What needs to be done: For each line of the listing below that contains the string "Poltekkes", copy the line.

Records shown:

****

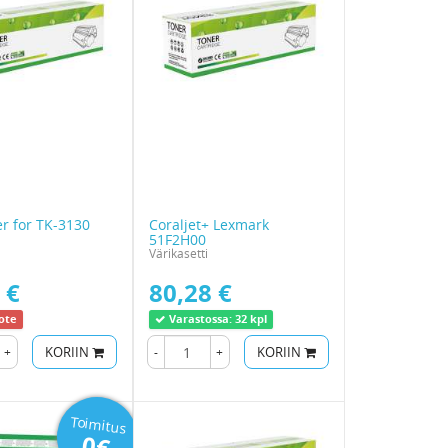
r for TK-3130
Coraljet+ Lexmark
51F2H00
Värikasetti
 €
80,28 €
ote
Varastossa:
32 kpl
+
KORIIN
-
+
KORIIN
Toimitus
0€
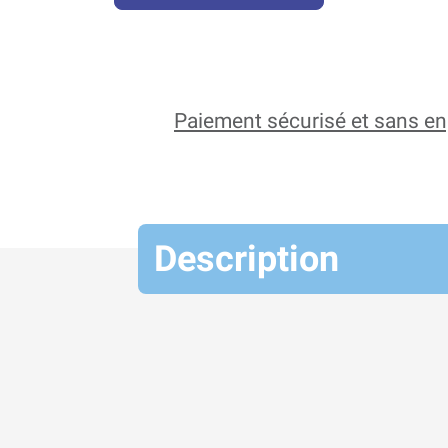
Paiement sécurisé et sans 
Description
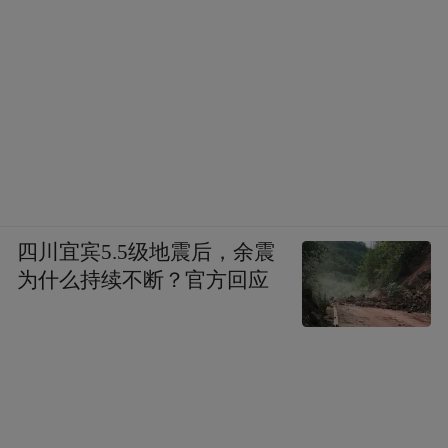
四川宜宾5.5级地震后，余震
为什么持续不断？官方回应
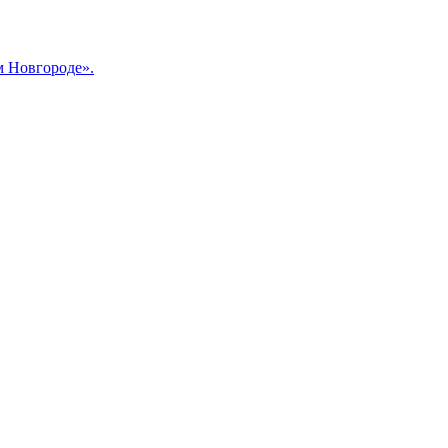
м Новгороде».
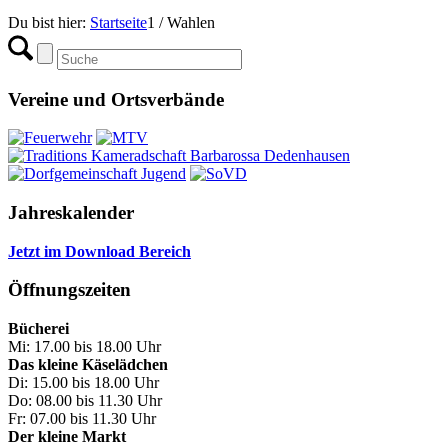
Du bist hier:
Startseite
1
/
Wahlen
Vereine und Ortsverbände
Jahreskalender
Jetzt im Download Bereich
Öffnungszeiten
Bücherei
Mi: 17.00 bis 18.00 Uhr
Das kleine Käselädchen
Di: 15.00 bis 18.00 Uhr
Do: 08.00 bis 11.30 Uhr
Fr: 07.00 bis 11.30 Uhr
Der kleine Markt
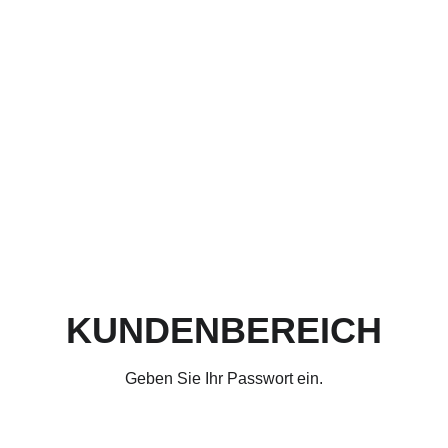
KUNDENBEREICH
Geben Sie Ihr Passwort ein.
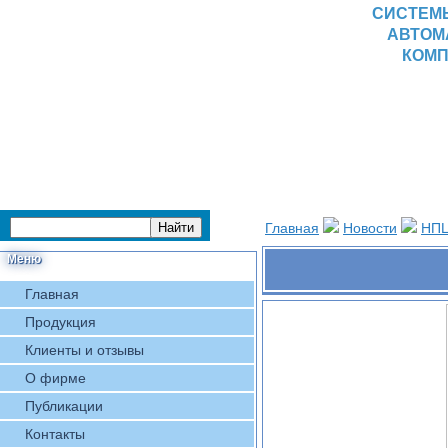
СИСТЕМ
АВТОМ
КОМП
Главная
Новости
НПЦ
Меню
Главная
Продукция
Клиенты и отзывы
О фирме
Публикации
Контакты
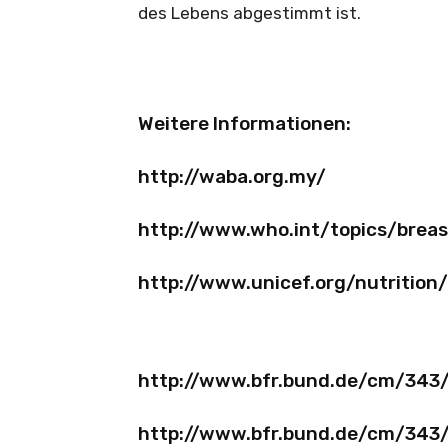
des Lebens abgestimmt ist.
Weitere Informationen:
http://waba.org.my/
http://www.who.int/topics/brea
http://www.unicef.org/nutritio
http://www.bfr.bund.de/cm/343/
http://www.bfr.bund.de/cm/343/st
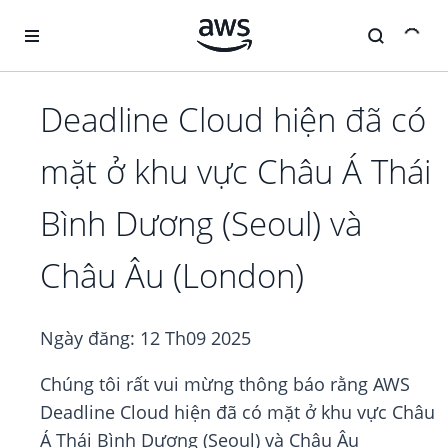
Chuyển đến nội dung chính
Deadline Cloud hiện đã có
mặt ở khu vực Châu Á Thái
Bình Dương (Seoul) và
Châu Âu (London)
Ngày đăng:
12 Th09 2025
Chúng tôi rất vui mừng thông báo rằng AWS
Deadline Cloud hiện đã có mặt ở khu vực Châu
Á Thái Bình Dương (Seoul) và Châu Âu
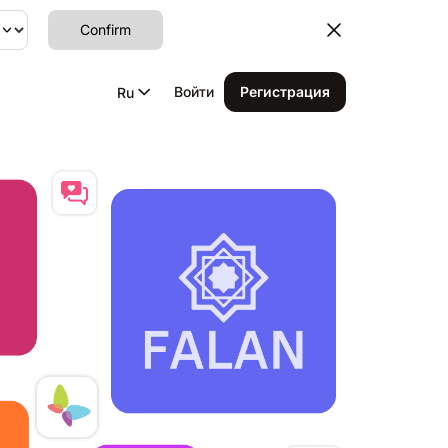
Confirm
Войти
Регистрация
Ru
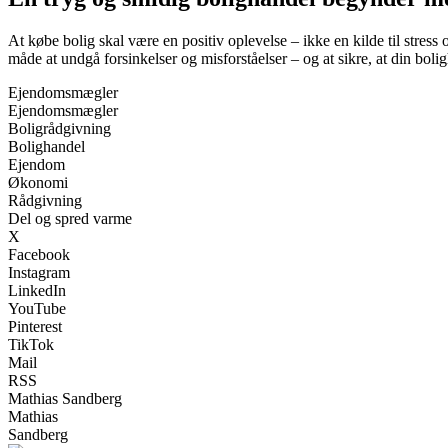
At købe bolig skal være en positiv oplevelse – ikke en kilde til stress
måde at undgå forsinkelser og misforståelser – og at sikre, at din boli
Ejendomsmægler
Ejendomsmægler
Boligrådgivning
Bolighandel
Ejendom
Økonomi
Rådgivning
Del og spred varme
X
Facebook
Instagram
LinkedIn
YouTube
Pinterest
TikTok
Mail
RSS
Mathias Sandberg
Mathias
Sandberg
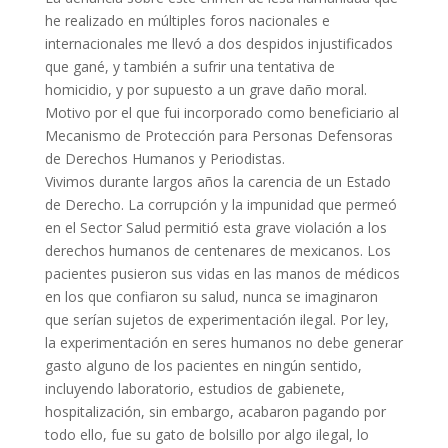
he realizado en múltiples foros nacionales e
internacionales me llevó a dos despidos injustificados
que gané, y también a sufrir una tentativa de
homicidio, y por supuesto a un grave daño moral.
Motivo por el que fui incorporado como beneficiario al
Mecanismo de Protección para Personas Defensoras
de Derechos Humanos y Periodistas.
Vivimos durante largos años la carencia de un Estado
de Derecho. La corrupción y la impunidad que permeó
en el Sector Salud permitió esta grave violación a los
derechos humanos de centenares de mexicanos. Los
pacientes pusieron sus vidas en las manos de médicos
en los que confiaron su salud, nunca se imaginaron
que serían sujetos de experimentación ilegal. Por ley,
la experimentación en seres humanos no debe generar
gasto alguno de los pacientes en ningún sentido,
incluyendo laboratorio, estudios de gabienete,
hospitalización, sin embargo, acabaron pagando por
todo ello, fue su gato de bolsillo por algo ilegal, lo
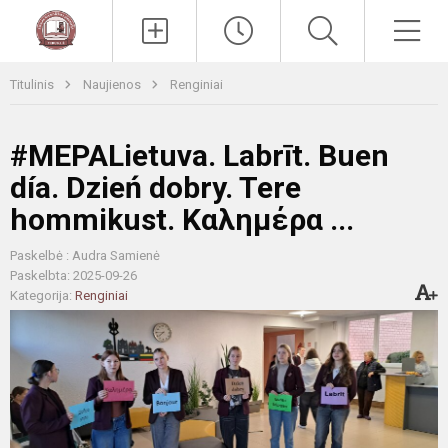
Paieška
Men
Titulinis
Naujienos
Renginiai
#MEPALietuva. Labrīt. Buen
día. Dzień dobry. Tere
hommikust. Καλημέρα ...
Paskelbė : Audra Samienė
Paskelbta: 2025-09-26
Kategorija:
Renginiai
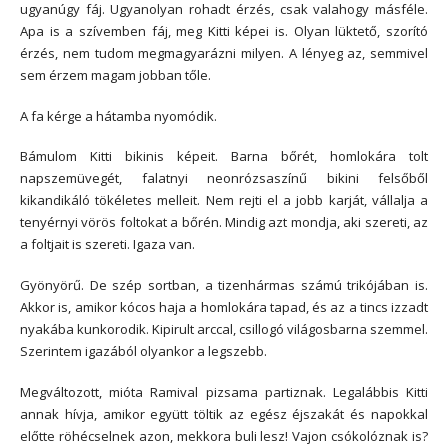
ugyanúgy fáj. Ugyanolyan rohadt érzés, csak valahogy másféle.
Apa is a szívemben fáj, meg Kitti képei is. Olyan lüktető, szorító
érzés, nem tudom megmagyarázni milyen. A lényeg az, semmivel
sem érzem magam jobban tőle.
A fa kérge a hátamba nyomódik.
Bámulom Kitti bikinis képeit. Barna bőrét, homlokára tolt
napszemüvegét, falatnyi neonrózsaszínű bikini felsőből
kikandikáló tökéletes melleit. Nem rejti el a jobb karját, vállalja a
tenyérnyi vörös foltokat a bőrén. Mindig azt mondja, aki szereti, az
a foltjait is szereti. Igaza van.
Gyönyörű. De szép sortban, a tizenhármas számú trikójában is.
Akkor is, amikor kócos haja a homlokára tapad, és az a tincs izzadt
nyakába kunkorodik. Kipirult arccal, csillogó világosbarna szemmel.
Szerintem igazából olyankor a legszebb.
Megváltozott, mióta Ramival pizsama partiznak. Legalábbis Kitti
annak hívja, amikor együtt töltik az egész éjszakát és napokkal
előtte röhécselnek azon, mekkora buli lesz! Vajon csókolóznak is?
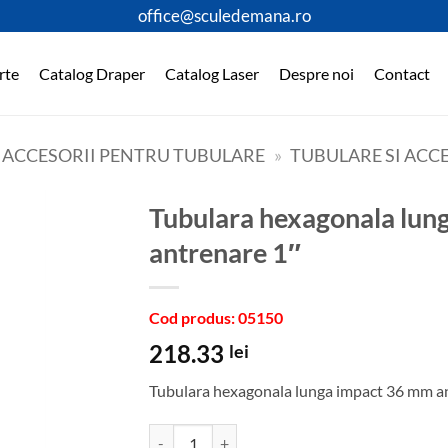
office@sculedemana.ro
rte
Catalog Draper
Catalog Laser
Despre noi
Contact
I ACCESORII PENTRU TUBULARE
»
TUBULARE SI ACCE
Tubulara hexagonala lunga impact 36 mm
antrenare 1″
Cod produs: 05150
218.33
lei
Tubulara hexagonala lunga impact 36 mm a
Cantitate Tubulara hexagonala lunga impact 36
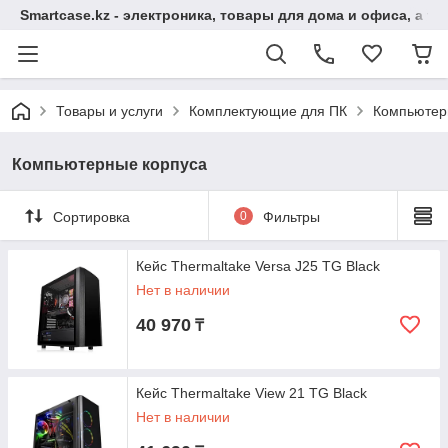
Smartcase.kz - электроника, товары для дома и офиса, а та
Товары и услуги
Комплектующие для ПК
Компьютер
Компьютерные корпуса
Сортировка
0
Фильтры
Кейс Thermaltake Versa J25 TG Black
Нет в наличии
40 970
₸
Кейс Thermaltake View 21 TG Black
Нет в наличии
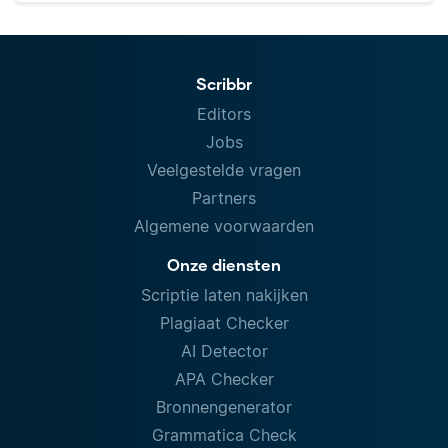
Scribbr
Editors
Jobs
Veelgestelde vragen
Partners
Algemene voorwaarden
Onze diensten
Scriptie laten nakijken
Plagiaat Checker
AI Detector
APA Checker
Bronnengenerator
Grammatica Check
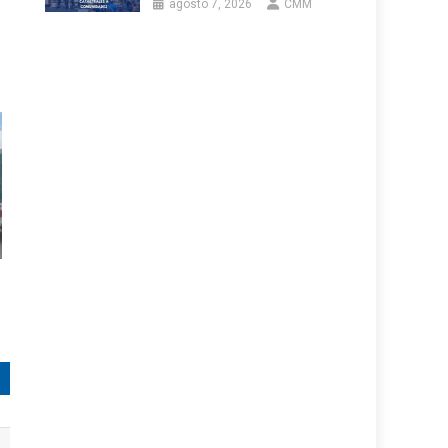
agosto 7, 2026
CMM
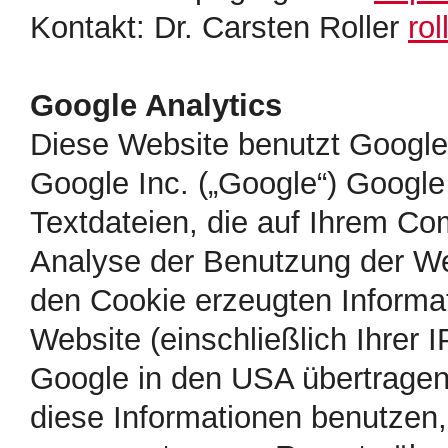
Kontakt: Dr. Carsten Roller
ro
Google Analytics
Diese Website benutzt Google
Google Inc. („Google“) Google
Textdateien, die auf Ihrem Co
Analyse der Benutzung der Web
den Cookie erzeugten Informa
Website (einschließlich Ihrer 
Google in den USA übertragen 
diese Informationen benutzen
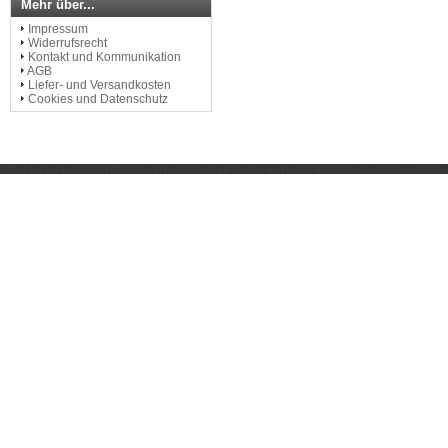
Mehr über...
Impressum
Widerrufsrecht
Kontakt und Kommunikation
AGB
Liefer- und Versandkosten
Cookies und Datenschutz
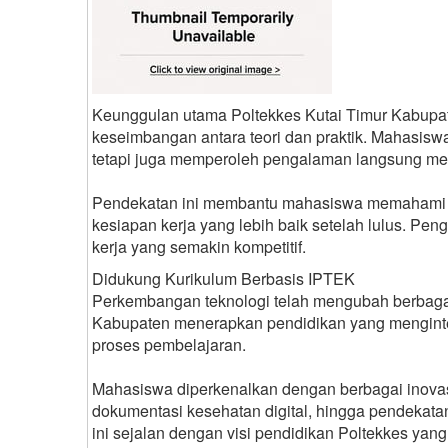
Keunggulan utama Poltekkes Kutai Timur Kabupa
keseimbangan antara teori dan praktik. Mahasisw
tetapi juga memperoleh pengalaman langsung melalu
Pendekatan ini membantu mahasiswa memahami si
kesiapan kerja yang lebih baik setelah lulus. Pe
kerja yang semakin kompetitif.
Didukung Kurikulum Berbasis IPTEK
Perkembangan teknologi telah mengubah berbagai 
Kabupaten menerapkan pendidikan yang mengint
proses pembelajaran.
Mahasiswa diperkenalkan dengan berbagai inovas
dokumentasi kesehatan digital, hingga pendekatan
ini sejalan dengan visi pendidikan Poltekkes yang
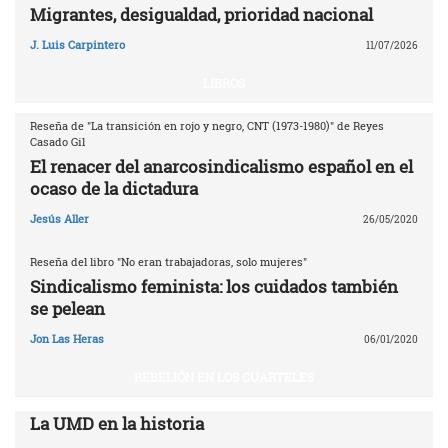
Migrantes, desigualdad, prioridad nacional
J. Luis Carpintero
11/07/2026
LIBROS
Reseña de "La transición en rojo y negro, CNT (1973-1980)" de Reyes
Casado Gil
El renacer del anarcosindicalismo español en el
ocaso de la dictadura
Jesús Aller
26/05/2020
Reseña del libro "No eran trabajadoras, solo mujeres"
Sindicalismo feminista: los cuidados también
se pelean
Jon Las Heras
06/01/2020
REBELIÓN EN LOS CUARTELES
La UMD en la historia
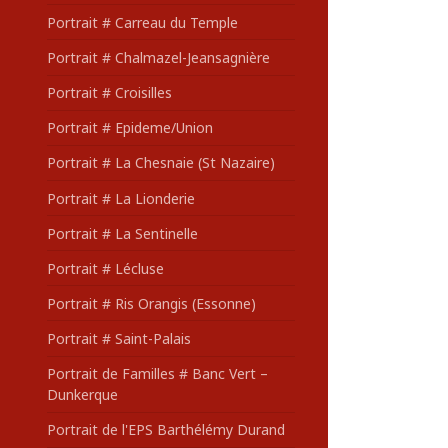
Portrait # Carreau du Temple
Portrait # Chalmazel-Jeansagnière
Portrait # Croisilles
Portrait # Epideme/Union
Portrait # La Chesnaie (St Nazaire)
Portrait # La Lionderie
Portrait # La Sentinelle
Portrait # Lécluse
Portrait # Ris Orangis (Essonne)
Portrait # Saint-Palais
Portrait de Familles # Banc Vert –
Dunkerque
Portrait de l'EPS Barthélémy Durand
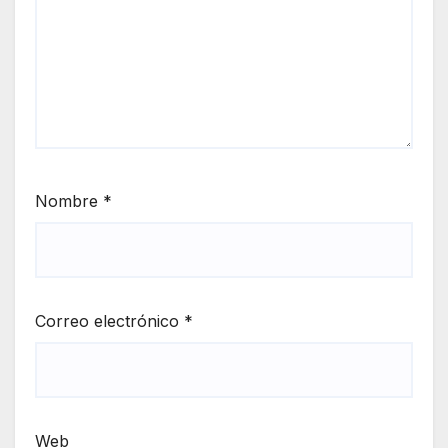
Nombre
*
Correo electrónico
*
Web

****

Response box:
Keunggulan utama Poltekkes Kutai Timur Kabupa
ini sejalan dengan visi pendidikan Poltekkes yang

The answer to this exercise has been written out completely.